Part of me thought that kind of self-acceptance was reserved just for those perfect people who lived perfect lives and had every reason to appreciate themselves. The other part of me was so busy listing off the negative attributes I possessed, that I failed to see any reason how or why I would end up loving myself.
Before I began to appreciate myself, I seemed to think that self-love was more about arrogance and being self-absorbed, but over the years I learned a lot more about what self-love means, why it's important and how we can achieve it.
What does it mean to love yourself?
It means accepting all that you are, flaws and all.
It means appreciating your good qualities and celebrating the positive parts of who you are.
It means improving your health and wellbeing out of love and not disgust.
It means being your own biggest supporter.
It means treating your body with respect.
It means talking to yourself with kindness and compassion.
It means investing in yourself.
It means knowing your self-worth.
It means believing in yourself.
It means choosing yourself and being able to put your needs first without feeling guilty.
It means forgiving yourself and letting go of negative emotions.
It means being proud of who you are in this moment.
It means acknowledging the strength you've shown in overcoming, enduring and surviving life's obstacles.
It means finding happiness within yourself rather than expecting other people or things to make you happy.
Why is it important to love yourself?
The way I see it, loving yourself is mandatory if you want to live a happy, healthy and meaningful life. I spent many years of my life quietly criticising every part of who I am. I ridiculed myself for the way I looked and beat myself up for my every mistake. I compared myself to everyone around me and left myself feeling like I was never good enough. I found no freedom, no happiness and no contentment during those years.
Since learning to love who I am, a breath of fresh air has filled my lungs. I've learned to believe in my abilities and have stopped holding myself back from achieving my dreams. I've stopped comparing myself to other people, content in knowing that every day I choose to be the best version of myself that I can be. I see my flaws as opportunities for growth rather than a reason to loathe myself, and consider my failures and mistakes valuable lessons worth learning. The words I speak to myself nowadays are words of encouragement and support, and inside of me I feel a sense of peace and satisfaction.

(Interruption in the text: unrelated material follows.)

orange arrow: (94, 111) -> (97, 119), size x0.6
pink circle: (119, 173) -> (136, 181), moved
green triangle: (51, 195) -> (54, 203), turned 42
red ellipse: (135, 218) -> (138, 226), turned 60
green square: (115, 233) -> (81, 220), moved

How did travel help me learn to love myself?
Travel has had the most significant impact on me as a person, and it gave me the experiences, opportunities and perspective I needed to start my journey towards self-acceptance and self-love. This journey has been a long and sometimes confronting one, but one that I know was very much worth it.

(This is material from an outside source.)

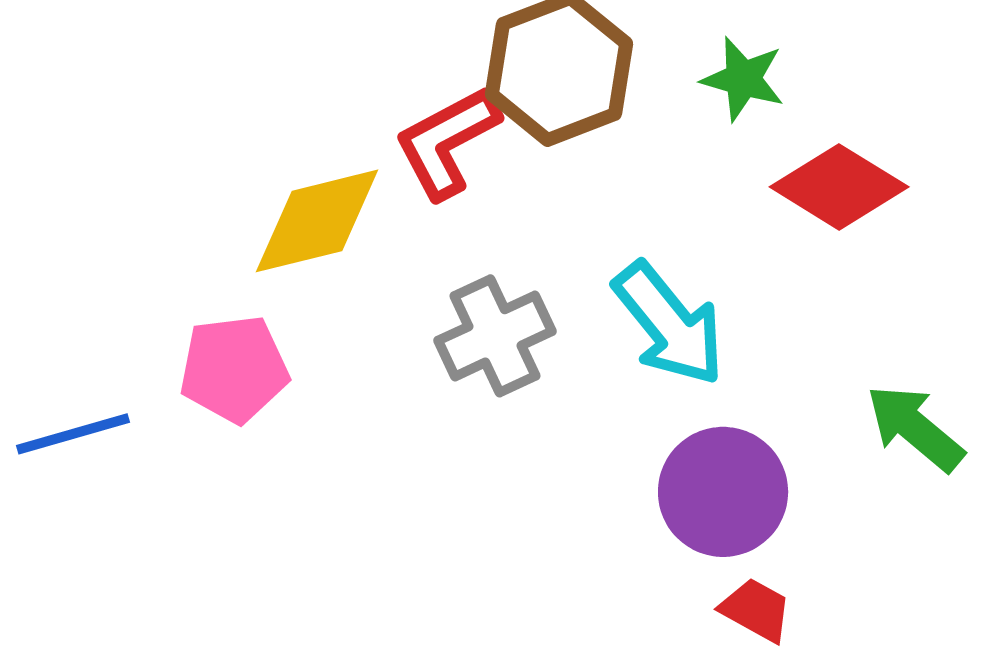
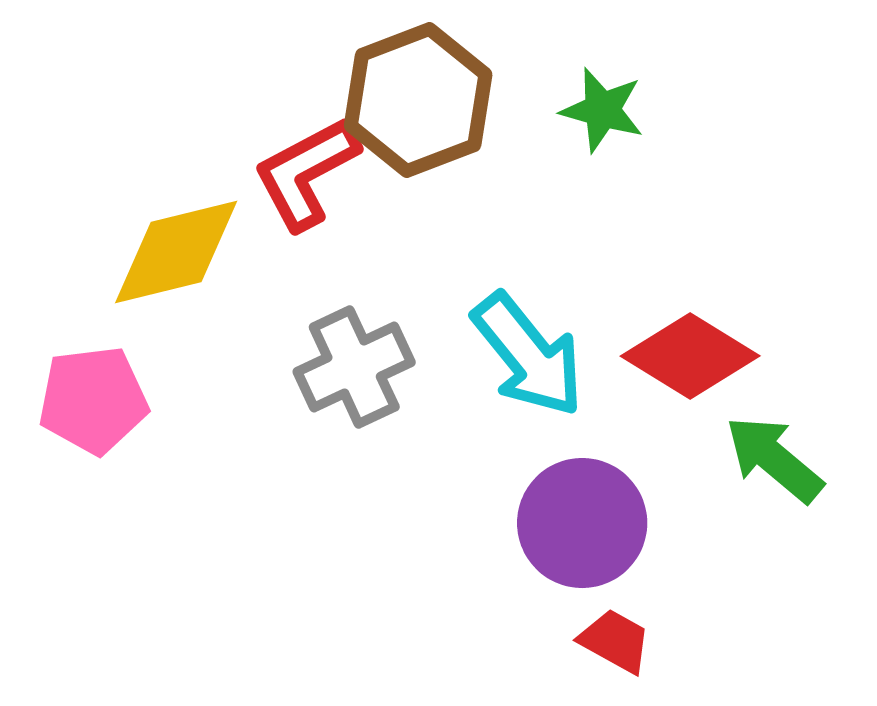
red diamond: (839, 187) -> (690, 356), moved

Travel forced me to step out of my comfort zone and allowed me to take chances and leaps of faith that I wouldn't normally be able to. This boosted my confidence and taught me that I can achieve anything I set my mind to.
Travel gave me the opportunity to be immersed in many different cultures and communities who see value in different aspects of a person than where I'm from. This made me see positives within me that I had never seen before.
Travel presented me with an array of obstacles, challenges and tough times. Every time I overcame one I felt a stronger sense of self and began to belief in myself far more than I ever did before.
Travel introduced me to an endless stream of people from all walks of life. It showed me that we are all equal and there is no perfect person with a perfect life, we all have shortcomings. I realised that there is so much beauty in the diversity of the human race and I stopped comparing myself to others, instead choosing to accept my individuality and uniqueness.
Travel gave me an enormous amount of time to be alone with my own thoughts. It gave me the chance to reflect and listen more carefully to my internal dialogue. The more time I spent with myself, the more obvious it became how critical I was of myself. I utilised that alone time to change my negative self-talk into positive self-talk which significantly impacted my ability to love myself.
The bottom line is - it's not about being perfect, it's about being the best version of yourself today that you can be. By all means continue improving yourself but be content with who you are in this moment.
So am I cured? Am I fixed for life now? No. What I've learned is that loving and accepting yourself is a life long journey. Life throws all sorts of curveballs our way so there will always be times where I need to remind myself that I am worthy, I am deserving and I am capable.